This work proposes an end-to-end autonomous maritime search system to address the low efficiency and poor robustness of floating object detection in complex oceanic environments. The system uniquely integrates high-fidelity flow field reconstruction driven by computational fluid dynamics with dynamic probabilistic modeling, multi-UAV cooperative search control, and deep learning–based object detection, further enhanced by real-time drifter data for online optimization. Field trials conducted under realistic sea conditions in Valun Bay, Croatia, demonstrated the system’s ability to reliably and efficiently locate floating targets, thereby validating its practicality and robustness in uncertain marine environments.
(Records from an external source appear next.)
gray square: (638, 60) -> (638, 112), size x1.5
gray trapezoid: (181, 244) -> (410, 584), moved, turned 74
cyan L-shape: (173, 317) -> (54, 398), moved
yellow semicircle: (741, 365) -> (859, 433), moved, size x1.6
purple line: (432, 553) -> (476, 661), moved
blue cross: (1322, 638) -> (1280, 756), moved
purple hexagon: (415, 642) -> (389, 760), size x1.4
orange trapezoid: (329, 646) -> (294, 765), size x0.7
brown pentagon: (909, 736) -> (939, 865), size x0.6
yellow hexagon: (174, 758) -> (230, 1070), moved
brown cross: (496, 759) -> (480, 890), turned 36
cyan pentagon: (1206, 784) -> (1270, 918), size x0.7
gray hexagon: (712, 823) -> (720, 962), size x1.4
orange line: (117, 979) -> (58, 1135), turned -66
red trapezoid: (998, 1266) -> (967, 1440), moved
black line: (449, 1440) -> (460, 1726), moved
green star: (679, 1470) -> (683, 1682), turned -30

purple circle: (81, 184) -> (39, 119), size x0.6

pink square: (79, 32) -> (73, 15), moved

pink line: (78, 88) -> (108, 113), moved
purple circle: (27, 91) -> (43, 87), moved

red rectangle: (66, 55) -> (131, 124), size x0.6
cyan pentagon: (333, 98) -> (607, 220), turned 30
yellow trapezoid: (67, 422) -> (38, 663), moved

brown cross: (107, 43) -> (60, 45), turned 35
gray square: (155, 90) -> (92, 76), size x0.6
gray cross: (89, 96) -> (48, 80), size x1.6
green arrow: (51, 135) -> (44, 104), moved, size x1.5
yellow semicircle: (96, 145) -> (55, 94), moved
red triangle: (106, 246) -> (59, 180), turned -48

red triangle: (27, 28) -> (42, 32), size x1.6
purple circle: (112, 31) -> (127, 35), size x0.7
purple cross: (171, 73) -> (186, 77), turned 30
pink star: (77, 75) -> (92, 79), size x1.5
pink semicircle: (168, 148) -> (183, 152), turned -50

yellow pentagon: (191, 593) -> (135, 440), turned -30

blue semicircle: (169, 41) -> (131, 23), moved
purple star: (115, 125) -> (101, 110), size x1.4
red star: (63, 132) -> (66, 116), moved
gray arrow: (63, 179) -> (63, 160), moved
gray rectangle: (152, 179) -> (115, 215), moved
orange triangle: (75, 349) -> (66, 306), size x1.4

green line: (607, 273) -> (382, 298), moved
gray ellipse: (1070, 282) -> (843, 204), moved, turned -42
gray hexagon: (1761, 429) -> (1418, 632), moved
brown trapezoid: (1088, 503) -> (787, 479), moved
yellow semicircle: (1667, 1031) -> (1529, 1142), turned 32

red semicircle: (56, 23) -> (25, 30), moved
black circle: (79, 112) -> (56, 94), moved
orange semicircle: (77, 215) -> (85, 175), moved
This paper presents the integration of flow field reconstruction, dynamic probabilistic modeling, search control, and machine vision detection in a system for autonomous maritime search operations. Field experiments conducted in Valun Bay (Cres Island, Croatia) involved real-time drifter data acquisition, surrogate flow model fitting based on computational fluid dynamics and numerical optimization, advanced multi-UAV search control and vision sensing, as well as deep learning-based object detection. The results demonstrate that a tightly coupled approach enables reliable detection of floating targets under realistic uncertainties and complex environmental conditions, providing concrete insights for future autonomous maritime search and rescue applications.